It has been a long while since I’ve read a book I could not put down. The question is whether the difference is me or the books. 

The Natural, Catch-22, The Name of the Rose, The Razor’s Edge, Shoeless Joe, O Pioneers!, Trout Fishing in America,* Cannery Row. These are the titles that first come to mind when I try to list books that completely drew me in. I still have my original copies of Catch-22 and Shoeless Joe, which is remarkable considering all of the times I’ve moved since buying them. I tried reading my old copy of Catch-22 a year ago, but was reminded I can no longer comfortably read the small print in paperback novels. 

Do these books have anything in common?  All are fiction.

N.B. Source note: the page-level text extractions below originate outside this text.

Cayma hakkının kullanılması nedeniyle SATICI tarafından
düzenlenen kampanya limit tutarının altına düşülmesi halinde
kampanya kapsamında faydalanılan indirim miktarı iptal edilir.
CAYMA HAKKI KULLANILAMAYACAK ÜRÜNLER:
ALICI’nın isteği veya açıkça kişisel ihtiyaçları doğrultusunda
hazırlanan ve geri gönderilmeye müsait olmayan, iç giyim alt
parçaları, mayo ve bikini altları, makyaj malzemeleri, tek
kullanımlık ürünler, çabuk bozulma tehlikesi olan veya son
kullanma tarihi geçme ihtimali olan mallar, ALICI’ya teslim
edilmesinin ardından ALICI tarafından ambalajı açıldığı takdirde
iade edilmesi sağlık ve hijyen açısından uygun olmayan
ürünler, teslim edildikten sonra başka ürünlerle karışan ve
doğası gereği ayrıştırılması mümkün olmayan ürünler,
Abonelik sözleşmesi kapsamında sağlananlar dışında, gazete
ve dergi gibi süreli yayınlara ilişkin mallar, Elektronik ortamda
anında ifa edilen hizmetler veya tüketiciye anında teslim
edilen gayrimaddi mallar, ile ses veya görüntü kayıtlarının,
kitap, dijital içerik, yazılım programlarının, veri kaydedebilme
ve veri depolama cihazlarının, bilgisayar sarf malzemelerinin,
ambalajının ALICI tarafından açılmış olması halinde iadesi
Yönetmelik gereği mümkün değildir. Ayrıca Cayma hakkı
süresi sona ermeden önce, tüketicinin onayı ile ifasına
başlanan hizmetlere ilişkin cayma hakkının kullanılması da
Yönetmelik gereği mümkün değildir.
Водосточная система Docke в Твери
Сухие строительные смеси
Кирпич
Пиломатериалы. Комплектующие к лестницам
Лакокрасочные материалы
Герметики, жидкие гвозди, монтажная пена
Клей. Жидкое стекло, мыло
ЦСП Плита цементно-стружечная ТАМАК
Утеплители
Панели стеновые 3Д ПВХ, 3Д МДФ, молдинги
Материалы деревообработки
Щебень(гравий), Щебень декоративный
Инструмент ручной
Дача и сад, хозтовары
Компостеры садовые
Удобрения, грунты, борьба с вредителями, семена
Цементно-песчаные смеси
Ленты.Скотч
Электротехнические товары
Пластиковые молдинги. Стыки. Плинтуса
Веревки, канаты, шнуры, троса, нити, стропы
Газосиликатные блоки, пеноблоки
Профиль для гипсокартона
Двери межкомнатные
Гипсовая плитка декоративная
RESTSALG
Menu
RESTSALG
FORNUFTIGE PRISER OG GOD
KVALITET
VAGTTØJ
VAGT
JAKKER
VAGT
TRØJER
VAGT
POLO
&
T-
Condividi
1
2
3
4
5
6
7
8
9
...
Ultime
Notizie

Most, in one way or another, have a mystical quality to them. All, except for O Pioneers!, were written by men. All, even Trout Fishing in America, have protagonists I admire. All were read when I was young and still a sojourner in life.   

If I had to guess, I would say it is the last descriptor that best brings all of these books together. Not only was I a different person when I read these books, but I was a different person who read a different kind of book. In my late teens and twenties, I sought out what I thought of as literary fiction. Today, I tend to alternate between popular fiction (mostly crime novels) and nonfiction. Some of these more recent books, especially some of the nonfiction, have been very good, but I can’t think of a single one where I holed up for an entire weekend because I couldn’t stop reading. 

Most days I think I am the same person I was forty years ago, but small things show me I’ve changed. 


  • The first book I ever had published is The Leader Who Is Hardly Known. To write it, I stole from Trout Fishing in America the literary device that a long phrase could serve triple duty as the book’s title, as the thread holding the book together, and as the name of a hypothetical character within the book.